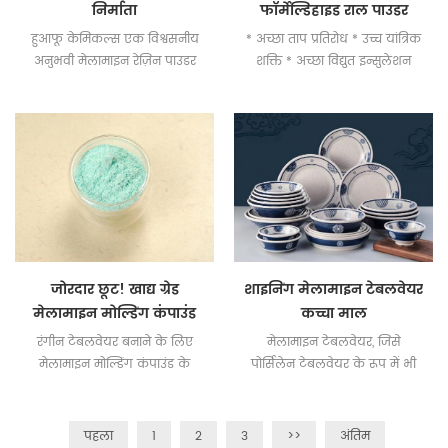
निर्माता
फॉर्मेल्डिहाइड राल पाउडर
100% शुद्धता
हुआफू केमिकल्स एक विश्वसनीय
* अच्छा ताप प्रतिरोध * उच्च यांत्रिक
अनुभवी मेलामाइन रेज़िन पाउडर
शक्ति * अच्छा विद्युत इन्सुलेशन
निर्माता है।
जोरदार छूट! खाद्य ग्रेड
शाइनिंग मेलामाइन टेबलवेयर
मेलामाइन मोल्डिंग कंपाउंड
कच्चा माल
रंगीन टेबलवेयर बनाने के लिए
मेलामाइन टेबलवेयर, जिसे
मेलामाइन मोल्डिंग कंपाउंड के
पोर्सिलेन टेबलवेयर के रूप में भी
विभिन्न अनुकूलित रंग।
जाना जाता है, मेलामाइन राल
पाउडर को गर्म दबाने से बनता है।
पहला
1
2
3
>>
अंतिम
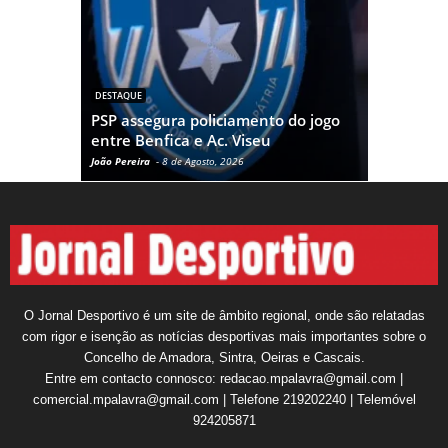
DESTAQUE
DESTAQUE
Liga Port
PSP assegura policiamento do jogo
Estoril-P
entre Benfica e Ac. Viseu
no jogo i
João Pereira
-
8 de Agosto, 2026
João Pereira
-
O Jornal Desportivo é um site de âmbito regional, onde são relatadas
com rigor e isenção as notícias desportivas mais importantes sobre o
Concelho de Amadora, Sintra, Oeiras e Cascais.
Entre em contacto connosco: redacao.mpalavra@gmail.com |
comercial.mpalavra@gmail.com | Telefone 219202240 | Telemóvel
924205871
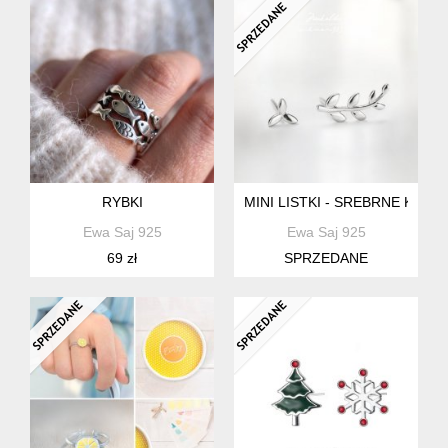
RYBKI
MINI LISTKI - SREBRNE KOLC
Ewa Saj 925
Ewa Saj 925
69 zł
SPRZEDANE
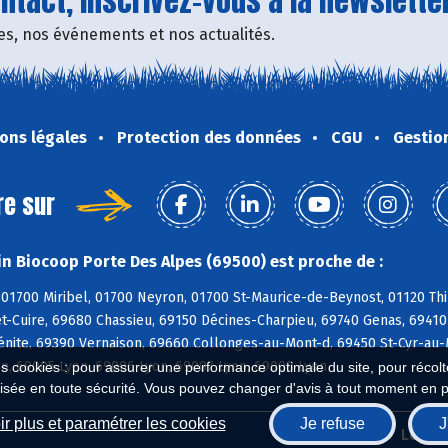
tact, inscrivez-vous à la newsletter
fres, nos événements et nos actualités.
ons légales
Protection des données
CGU
Gestio
re sur
n Biocoop Porte Des Alpes (69500) est proche de :
01700 Miribel, 01700 Neyron, 01700 St-Maurice-de-Beynost, 01120 Thil
t-Cuire, 69680 Chassieu, 69150 Décines-Charpieu, 69740 Genas, 69410
énite, 69390 Vernaison, 69660 Collonges-au-Mont-d, 69450 St-Cyr-au-
on, 69005 Lyon, 69006 Lyon, 69007 Lyon, 69008 Lyon
es cookies : pour assurer une performance optimale du site, pour récolter
isée en toute sécurité. Vous pouvez changer d'avis à tout moment en 
r plus et paramétrer les cookies
Je refuse
J
Biocoop.fr
Le ré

=== What is expected ===
Output each line of the listing in which the string "Biocoop" is found.

=== Answer for the task ===
n Biocoop Porte Des Alpes (69500) est proche de :
Biocoop.fr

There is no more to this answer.